Thursday, October 7

Baudrillardian irony

In The Village Voice: Film: Autumn Sonata, J. HOBERMAN writes,
Jia's rootless young adults are finally in the big city—and in a dizzying Baudrillardian irony, employed at a Beijing theme park that, with its replicas of global tourist attractions, promises "a new world every day."
What the hell is "Baudrillardian irony"? Baudrillard himself speaks impenetrable bullshit:
Though I like the term well enough, parody is still perhaps a little too theatrical, too specular, in spite of everything. The parodic still has a certain power. It is true that I use the term irony a lot more, and what is more, I do not use it in the subjective sense any more. It is no longer subjective or romantic irony, nor humour in that sense. Rather it is a form of irony that is pataphysical, but objective. Before, it was subjective irony. It was to some extent connected to critique, to a critical, romantic, negative point of view, to a form of disillusion. The new irony seems to me rather to be an excess of positivity, of reality. And that is why I call it pataphysical because pataphysics, Alfred Jarry's Ubu is precisely that. It is the too full, the too much of itself, it is an absolute, total over-awareness, positivity without fault. Ubu's big gut will clearly explode one day. And that is metaphysical irony, the irony of our world, and it is related to a kind of protuberance and excrescence of the system. It is no longer ridiculous in the classic theatrical sense, it is pataphysical. Ubu swallowed his own superego.

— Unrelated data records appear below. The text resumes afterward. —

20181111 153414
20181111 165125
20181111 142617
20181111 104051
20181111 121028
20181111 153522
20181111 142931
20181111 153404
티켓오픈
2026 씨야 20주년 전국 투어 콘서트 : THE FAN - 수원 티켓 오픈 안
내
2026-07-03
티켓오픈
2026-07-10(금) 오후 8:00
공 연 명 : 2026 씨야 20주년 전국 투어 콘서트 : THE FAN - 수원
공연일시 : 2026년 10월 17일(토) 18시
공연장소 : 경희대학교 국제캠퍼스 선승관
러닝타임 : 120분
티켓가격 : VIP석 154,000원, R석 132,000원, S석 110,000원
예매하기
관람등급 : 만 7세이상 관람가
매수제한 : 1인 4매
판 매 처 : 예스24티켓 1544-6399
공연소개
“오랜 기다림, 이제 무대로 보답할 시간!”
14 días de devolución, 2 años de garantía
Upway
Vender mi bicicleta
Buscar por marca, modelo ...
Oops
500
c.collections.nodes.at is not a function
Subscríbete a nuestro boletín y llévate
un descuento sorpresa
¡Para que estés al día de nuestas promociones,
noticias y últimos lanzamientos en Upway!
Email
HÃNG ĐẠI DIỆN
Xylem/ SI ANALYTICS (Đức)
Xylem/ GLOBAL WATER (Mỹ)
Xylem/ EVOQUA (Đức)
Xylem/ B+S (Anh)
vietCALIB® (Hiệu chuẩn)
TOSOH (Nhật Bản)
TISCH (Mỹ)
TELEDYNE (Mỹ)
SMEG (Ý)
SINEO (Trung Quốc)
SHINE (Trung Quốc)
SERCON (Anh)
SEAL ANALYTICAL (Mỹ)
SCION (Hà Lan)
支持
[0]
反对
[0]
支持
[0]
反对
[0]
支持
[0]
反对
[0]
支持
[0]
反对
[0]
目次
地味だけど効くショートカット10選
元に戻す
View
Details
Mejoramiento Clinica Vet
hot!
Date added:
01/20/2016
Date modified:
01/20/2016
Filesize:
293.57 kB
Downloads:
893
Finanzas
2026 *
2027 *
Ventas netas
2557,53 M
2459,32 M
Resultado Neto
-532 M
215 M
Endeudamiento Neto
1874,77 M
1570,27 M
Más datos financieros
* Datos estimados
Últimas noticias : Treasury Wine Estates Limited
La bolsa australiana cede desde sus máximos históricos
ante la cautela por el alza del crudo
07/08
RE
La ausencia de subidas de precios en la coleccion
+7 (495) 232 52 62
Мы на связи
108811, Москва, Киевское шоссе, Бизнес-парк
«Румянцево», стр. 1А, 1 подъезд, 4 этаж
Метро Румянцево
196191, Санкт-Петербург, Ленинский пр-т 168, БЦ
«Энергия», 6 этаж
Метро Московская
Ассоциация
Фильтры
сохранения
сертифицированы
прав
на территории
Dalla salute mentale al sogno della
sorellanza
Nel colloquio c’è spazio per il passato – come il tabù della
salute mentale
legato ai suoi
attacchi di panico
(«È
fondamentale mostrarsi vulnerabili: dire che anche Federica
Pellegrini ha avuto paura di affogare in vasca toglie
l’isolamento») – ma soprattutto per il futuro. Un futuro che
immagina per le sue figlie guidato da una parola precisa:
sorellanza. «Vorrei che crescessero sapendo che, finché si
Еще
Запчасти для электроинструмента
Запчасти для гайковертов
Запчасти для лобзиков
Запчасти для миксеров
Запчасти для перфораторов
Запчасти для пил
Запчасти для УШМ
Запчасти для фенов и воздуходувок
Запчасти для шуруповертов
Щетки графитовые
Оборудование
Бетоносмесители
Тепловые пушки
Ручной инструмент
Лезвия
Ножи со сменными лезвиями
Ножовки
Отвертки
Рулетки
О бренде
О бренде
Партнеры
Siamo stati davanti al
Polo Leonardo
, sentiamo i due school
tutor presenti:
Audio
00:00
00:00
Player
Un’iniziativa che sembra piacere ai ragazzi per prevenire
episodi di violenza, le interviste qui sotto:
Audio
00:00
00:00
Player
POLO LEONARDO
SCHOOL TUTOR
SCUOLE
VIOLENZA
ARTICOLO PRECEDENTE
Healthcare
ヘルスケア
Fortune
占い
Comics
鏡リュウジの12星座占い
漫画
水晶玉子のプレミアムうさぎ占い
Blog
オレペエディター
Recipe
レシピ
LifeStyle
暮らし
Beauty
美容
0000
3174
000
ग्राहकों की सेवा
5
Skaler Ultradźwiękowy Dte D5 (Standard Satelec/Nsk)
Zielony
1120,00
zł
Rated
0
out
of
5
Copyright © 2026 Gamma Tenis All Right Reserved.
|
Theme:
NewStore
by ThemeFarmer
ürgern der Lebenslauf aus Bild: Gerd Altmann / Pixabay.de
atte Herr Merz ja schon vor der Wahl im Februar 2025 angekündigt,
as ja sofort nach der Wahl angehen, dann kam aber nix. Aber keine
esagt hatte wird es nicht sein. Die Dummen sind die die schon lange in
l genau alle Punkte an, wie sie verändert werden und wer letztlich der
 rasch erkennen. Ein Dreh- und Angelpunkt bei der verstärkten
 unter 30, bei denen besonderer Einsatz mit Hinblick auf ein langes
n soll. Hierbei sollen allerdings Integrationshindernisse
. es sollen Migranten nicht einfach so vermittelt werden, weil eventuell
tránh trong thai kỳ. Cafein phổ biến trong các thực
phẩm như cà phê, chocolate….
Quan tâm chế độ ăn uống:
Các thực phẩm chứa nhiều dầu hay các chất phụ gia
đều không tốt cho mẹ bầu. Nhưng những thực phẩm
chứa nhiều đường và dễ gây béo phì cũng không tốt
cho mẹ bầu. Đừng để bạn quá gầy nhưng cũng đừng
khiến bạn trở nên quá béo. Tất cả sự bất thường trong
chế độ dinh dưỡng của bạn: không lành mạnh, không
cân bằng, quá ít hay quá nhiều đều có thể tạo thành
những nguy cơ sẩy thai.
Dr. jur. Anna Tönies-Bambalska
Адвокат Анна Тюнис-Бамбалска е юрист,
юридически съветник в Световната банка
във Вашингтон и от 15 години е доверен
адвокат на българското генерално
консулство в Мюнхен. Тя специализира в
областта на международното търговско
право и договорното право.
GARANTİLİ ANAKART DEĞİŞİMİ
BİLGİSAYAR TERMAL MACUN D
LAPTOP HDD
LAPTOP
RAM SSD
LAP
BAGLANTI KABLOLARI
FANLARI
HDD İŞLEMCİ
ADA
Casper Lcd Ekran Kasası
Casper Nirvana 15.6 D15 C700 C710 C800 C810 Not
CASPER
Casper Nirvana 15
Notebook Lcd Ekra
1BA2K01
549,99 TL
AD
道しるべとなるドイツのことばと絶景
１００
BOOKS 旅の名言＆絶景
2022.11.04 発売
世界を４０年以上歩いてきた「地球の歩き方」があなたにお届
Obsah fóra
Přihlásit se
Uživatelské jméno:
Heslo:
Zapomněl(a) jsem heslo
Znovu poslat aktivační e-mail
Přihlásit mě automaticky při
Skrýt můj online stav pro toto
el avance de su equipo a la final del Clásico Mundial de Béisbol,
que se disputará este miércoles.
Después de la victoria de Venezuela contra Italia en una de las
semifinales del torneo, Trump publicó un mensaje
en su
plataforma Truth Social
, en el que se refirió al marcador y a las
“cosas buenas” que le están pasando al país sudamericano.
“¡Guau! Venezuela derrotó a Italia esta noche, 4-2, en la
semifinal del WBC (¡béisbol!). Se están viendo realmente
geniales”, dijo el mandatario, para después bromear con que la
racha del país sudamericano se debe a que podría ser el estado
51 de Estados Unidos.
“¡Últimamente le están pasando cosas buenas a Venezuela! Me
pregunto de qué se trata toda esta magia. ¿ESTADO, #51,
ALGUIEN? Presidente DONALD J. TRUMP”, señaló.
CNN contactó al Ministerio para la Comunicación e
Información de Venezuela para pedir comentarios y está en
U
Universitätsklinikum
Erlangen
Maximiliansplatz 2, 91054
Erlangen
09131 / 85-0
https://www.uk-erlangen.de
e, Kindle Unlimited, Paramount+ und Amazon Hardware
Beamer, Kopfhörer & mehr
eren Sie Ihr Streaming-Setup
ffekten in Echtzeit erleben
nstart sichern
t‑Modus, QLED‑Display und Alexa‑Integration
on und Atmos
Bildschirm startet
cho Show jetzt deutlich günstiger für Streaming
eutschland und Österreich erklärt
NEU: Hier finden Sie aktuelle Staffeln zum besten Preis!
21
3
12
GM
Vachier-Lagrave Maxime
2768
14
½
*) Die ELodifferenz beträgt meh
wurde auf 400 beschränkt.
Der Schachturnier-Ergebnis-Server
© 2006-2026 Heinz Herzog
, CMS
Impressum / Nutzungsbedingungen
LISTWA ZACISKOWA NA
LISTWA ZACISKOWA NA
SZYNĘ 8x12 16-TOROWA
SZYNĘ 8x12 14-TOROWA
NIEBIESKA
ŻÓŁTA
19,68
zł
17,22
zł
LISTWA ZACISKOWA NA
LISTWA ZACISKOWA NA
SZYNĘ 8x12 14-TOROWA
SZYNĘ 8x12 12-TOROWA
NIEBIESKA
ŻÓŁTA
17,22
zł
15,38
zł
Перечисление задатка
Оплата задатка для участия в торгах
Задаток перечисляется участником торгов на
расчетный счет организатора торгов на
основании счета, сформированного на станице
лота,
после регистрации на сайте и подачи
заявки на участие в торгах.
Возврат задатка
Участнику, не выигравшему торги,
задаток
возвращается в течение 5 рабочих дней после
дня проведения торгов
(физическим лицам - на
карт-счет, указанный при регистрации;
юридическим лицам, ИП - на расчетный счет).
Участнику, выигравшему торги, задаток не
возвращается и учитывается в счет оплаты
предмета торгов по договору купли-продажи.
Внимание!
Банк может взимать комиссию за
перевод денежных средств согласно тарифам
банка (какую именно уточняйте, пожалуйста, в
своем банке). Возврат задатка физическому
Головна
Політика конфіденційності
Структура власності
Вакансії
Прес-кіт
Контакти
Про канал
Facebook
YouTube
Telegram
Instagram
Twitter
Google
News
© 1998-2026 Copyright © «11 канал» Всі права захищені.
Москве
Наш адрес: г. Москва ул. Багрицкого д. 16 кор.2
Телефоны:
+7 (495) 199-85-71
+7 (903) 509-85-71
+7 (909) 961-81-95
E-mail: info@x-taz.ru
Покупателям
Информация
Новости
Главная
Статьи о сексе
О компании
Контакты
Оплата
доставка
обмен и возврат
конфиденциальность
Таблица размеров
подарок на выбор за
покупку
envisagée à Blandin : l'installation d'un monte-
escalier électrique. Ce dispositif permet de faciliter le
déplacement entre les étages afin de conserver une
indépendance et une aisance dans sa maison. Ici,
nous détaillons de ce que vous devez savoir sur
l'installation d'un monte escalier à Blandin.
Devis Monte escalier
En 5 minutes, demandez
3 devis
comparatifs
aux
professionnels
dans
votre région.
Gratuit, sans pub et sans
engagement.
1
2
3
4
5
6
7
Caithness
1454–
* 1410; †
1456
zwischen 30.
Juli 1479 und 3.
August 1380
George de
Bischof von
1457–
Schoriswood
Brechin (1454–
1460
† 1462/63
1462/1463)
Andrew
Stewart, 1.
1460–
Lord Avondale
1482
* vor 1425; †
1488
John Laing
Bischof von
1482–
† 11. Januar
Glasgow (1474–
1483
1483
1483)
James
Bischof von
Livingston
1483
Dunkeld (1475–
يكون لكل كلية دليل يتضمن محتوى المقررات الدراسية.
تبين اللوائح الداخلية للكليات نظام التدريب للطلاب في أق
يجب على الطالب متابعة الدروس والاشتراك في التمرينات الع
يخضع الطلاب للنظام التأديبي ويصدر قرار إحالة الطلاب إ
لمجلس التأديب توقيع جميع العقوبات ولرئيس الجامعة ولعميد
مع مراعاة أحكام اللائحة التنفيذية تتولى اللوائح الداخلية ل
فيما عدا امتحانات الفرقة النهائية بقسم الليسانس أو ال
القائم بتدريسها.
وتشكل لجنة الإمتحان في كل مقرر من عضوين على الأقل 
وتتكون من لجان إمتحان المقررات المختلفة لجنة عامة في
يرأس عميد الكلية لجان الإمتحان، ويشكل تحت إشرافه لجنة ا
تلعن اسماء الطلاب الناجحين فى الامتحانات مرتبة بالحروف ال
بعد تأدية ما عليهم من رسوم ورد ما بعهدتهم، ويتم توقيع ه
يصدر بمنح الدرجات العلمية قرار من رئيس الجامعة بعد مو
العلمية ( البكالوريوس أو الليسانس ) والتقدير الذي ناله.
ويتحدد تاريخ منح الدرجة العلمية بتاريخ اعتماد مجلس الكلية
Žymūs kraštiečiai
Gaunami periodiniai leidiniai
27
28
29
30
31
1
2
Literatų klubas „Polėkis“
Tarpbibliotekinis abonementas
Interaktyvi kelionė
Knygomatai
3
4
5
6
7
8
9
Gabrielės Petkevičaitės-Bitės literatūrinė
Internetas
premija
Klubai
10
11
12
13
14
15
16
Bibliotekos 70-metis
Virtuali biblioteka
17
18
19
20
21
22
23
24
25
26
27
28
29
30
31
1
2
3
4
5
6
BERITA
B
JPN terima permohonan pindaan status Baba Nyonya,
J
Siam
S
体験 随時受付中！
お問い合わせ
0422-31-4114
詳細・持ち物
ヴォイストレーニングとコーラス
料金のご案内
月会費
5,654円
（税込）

Everything is at the same time untouchable and non-existent, and that is the irony of non-existence, of in-significance. It is more radical than the Other. The Other was still, and that, moreover, is what gave it beauty and charm, complicity in the object, whereas irony now pertains to events themselves. The events in the East, where all of a sudden, at a time when one could have believed in the fall of capital, we witness the fall of communism. And that seems to be an ironic event to me, perfectly unforeseeable, and nevertheless dependent on a fantastic logic. It is that irony, rather, that I would insist on now. But it is difficult to thematize because it no longer lends itself to laughter, nor even to a smile really! Perhaps there is an object somewhere that smiles, but we do not know it.
In Unplugging The Matrix, Matt Feeney explains,
Baudrillard is the French postmodernist who comes closest to the stony spirit (and the philosophical sophistication) of the freshman dorm: "Dude, what if this all isn't, like, really reality, but instead it's, like, a simulation of reality?"
Works for me.

Oh, and
Pataphysics is the branch of philosophy that deals with imaginary solutions, and was coined by the French absurdist Alfred Jarry.
As those who recall Maxwell's Silver Hammer may know.